Após esse verdadeiro manifesto poético de sintonia intergalaxial, a terráquea Silvia comenta com um quê de inveja:
"E você pode me explicar por que eles escolheram logo um planeta de merda como a Terra pra começar de novo? Em matéria de angústia, ninguém vai ganhar da gente. Pelo menos de mim não.'' Ao que Ana dá a frase final da seqüência:
"Pelo jeito, a angústia não tem limites nem medida... Pelo menos ninguém quer acabar. A mente quer continuar."
Tentando e conseguindo se comunicar com o mutante que não fala, não come, não vê televisão, mas faz amor cosmicamente, a personagem de Vera Fischer se apaixona e declara:
"Quanto tempo ficou desintegrado no espaço... Quando você chegar lá, eu já vou estar morta há muitos anos. Se você me deixar aqui eu nunca mais vou te ver. E vou saber que você existe. E está perdido na luz. Eu passei a vida esperando. E agora eu sei que chegou o que eu sempre desejava. Você é Deus que veio ao meu encontro. O meu Deus que chegou."
Captando mentalmente as mensagens do homem que veio através da luz, Ana anota num papel o seu pedido de execução de uma fórmula química. Dirige-se a um laboratório especializado onde fica sabendo que seu pedido é muito avançado para o atual estágio científico terráqueo: "Tem coisas aqui que só se conhece teoricamente. Não se poderia achar, mas eu quero saber quem fez essa fórmula", é o que ouve da laboratorista. Ana começa a se desesperar e volta ao mutante. "Você precisa pedir uma nova fórmula para eles, hoje. Pede urna coisa mais simples. É impossível fazer aquela fórmula, Você está sofrendo, não é? Impossível fazer alguma coisa. Não posso te ver assim."
O que o mutante teria pedido à jovem sensitiva com a condição sine qua non para continuar na Terra? Eis a metafísica da sintonia intergalaxial. E, no entanto, para o avançado ser da luz talvez fosse algo muito simples.
Filme de science-fiction sem efeitos especiais ou visuais, Amor Voraz é um raro exemplar da inesgotável força do cinema como veículo de sugestões poéticas. Só com muito talento é possível conseguir a densidade que Khouri atinge aqui com recursos mínimos: uma casa à beira de um lago, extraindo pura magia a partir da paisagem, muito também devido à extraordinária luminosidade da fotografia de António Meliande, à música altamente funcional de Rogério Duprat, à precisa montagem de Eder Mazini.
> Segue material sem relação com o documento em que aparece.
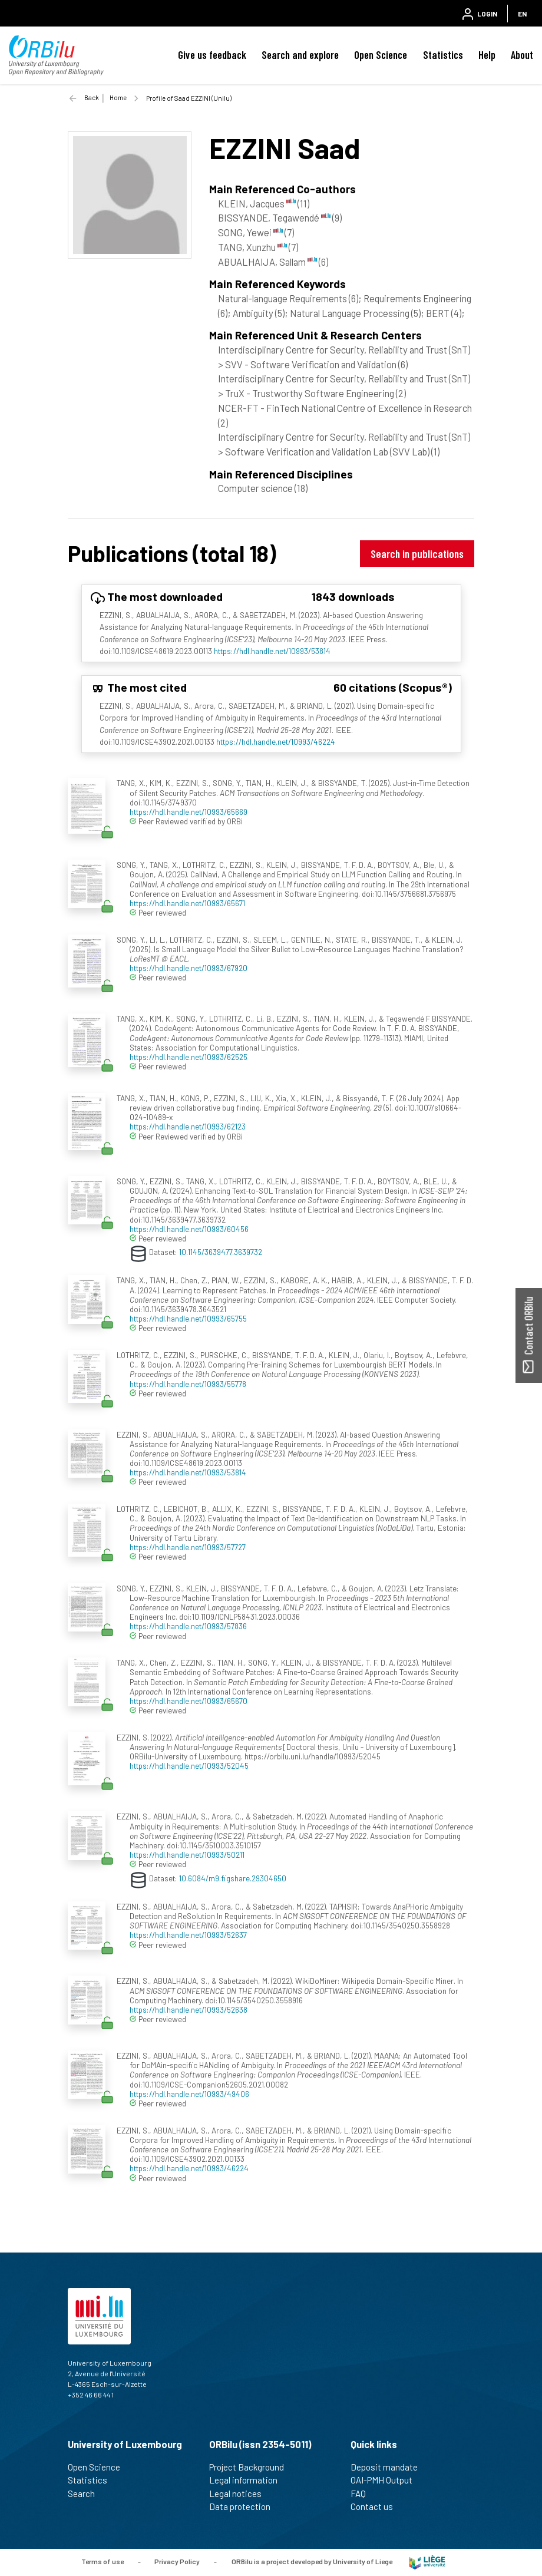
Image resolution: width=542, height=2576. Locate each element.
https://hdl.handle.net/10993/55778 (188, 1384)
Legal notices (240, 2493)
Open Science (380, 54)
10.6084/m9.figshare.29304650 (232, 1877)
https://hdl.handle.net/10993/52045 (189, 1766)
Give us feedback (212, 54)
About (522, 54)
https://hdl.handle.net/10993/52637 (188, 1935)
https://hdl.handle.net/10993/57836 (188, 1626)
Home (118, 97)
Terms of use (102, 2561)
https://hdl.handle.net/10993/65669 (188, 812)
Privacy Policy (177, 2561)
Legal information (248, 2480)
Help (486, 54)
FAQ (363, 2493)
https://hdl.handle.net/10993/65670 (188, 1701)
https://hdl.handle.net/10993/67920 (188, 968)
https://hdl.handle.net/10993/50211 (187, 1855)
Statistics (443, 54)
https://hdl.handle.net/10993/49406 (189, 2094)
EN (522, 13)
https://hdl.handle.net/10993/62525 (188, 1057)
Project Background (251, 2467)
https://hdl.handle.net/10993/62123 (188, 1126)
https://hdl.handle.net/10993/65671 (187, 903)
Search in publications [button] (417, 553)
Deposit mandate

Embora não seja um filme hermético, sendo perfeitamente acessível ao grande público, Amor Voraz não é uma dessas produções que se entende definitivamente numa única visão. Ele deixa muitas sugestões, pontos de reflexão sobre a condição terráquea: um filme da transição astral Peixes/Aquário? Homem espacial ou homem aquático? Ou apenas a poesia que nasce de uma sintonia experimental, visionária e intergalaxial?
Pessoalmente ficaria com a última interrogação e com a certeza de que a chave para a compreensão de Amor Voraz não está só nele, mas em outros filmes de Khouri, principalmente os standard: o executivo (voz e vulto de Roberto Maya numa experiência de câmera subjetiva) de Eros, o Deus do Amor (1981) se relacionava com nada menos de 19 mulheres das mais belas e não encontrava uma resposta satisfatória para as suas inquietações, como também acontecia em Amor, Estranho Amor (1982) ou Convite ao Prazer (1981). Mergulhos/viagens na infância ou no futuro: Khouri procura ampliar a área humana ou não de uma nova consciência por meio de um certo desregramento de alguns caminhos. Quando se pensava que ele já estivesse fazendo uma súmula de sua obra (com Eros), como estão fazendo Antonioni, Bergman, Godard ou Fuller, o inquieto poeta de São Paulo acena com esse alto vôo intergalaxial que é Amor Voraz, indicação de que sua obra ainda tem muito campo a explorar. Como mise en scène, As Filhas do Fogo continua sendo a sua máxima experiment in terror, ou soft-horror. Este Amor Voraz seria um marco em sua obra não por dispensar totalmente as cenas de sexo implícito das quais Khouri nunca abriu mão, embora a atividade seja em si um ato de coragem num momento em que qualquer filme criativo é uma ilha rodeada de filmes hard-core por todos os lados. Haverá novos pontos tão luminosos na seqüência de sua obra em processo? Certamente é o que gostaríamos de esperar entusiasticamente, mas sem angústia...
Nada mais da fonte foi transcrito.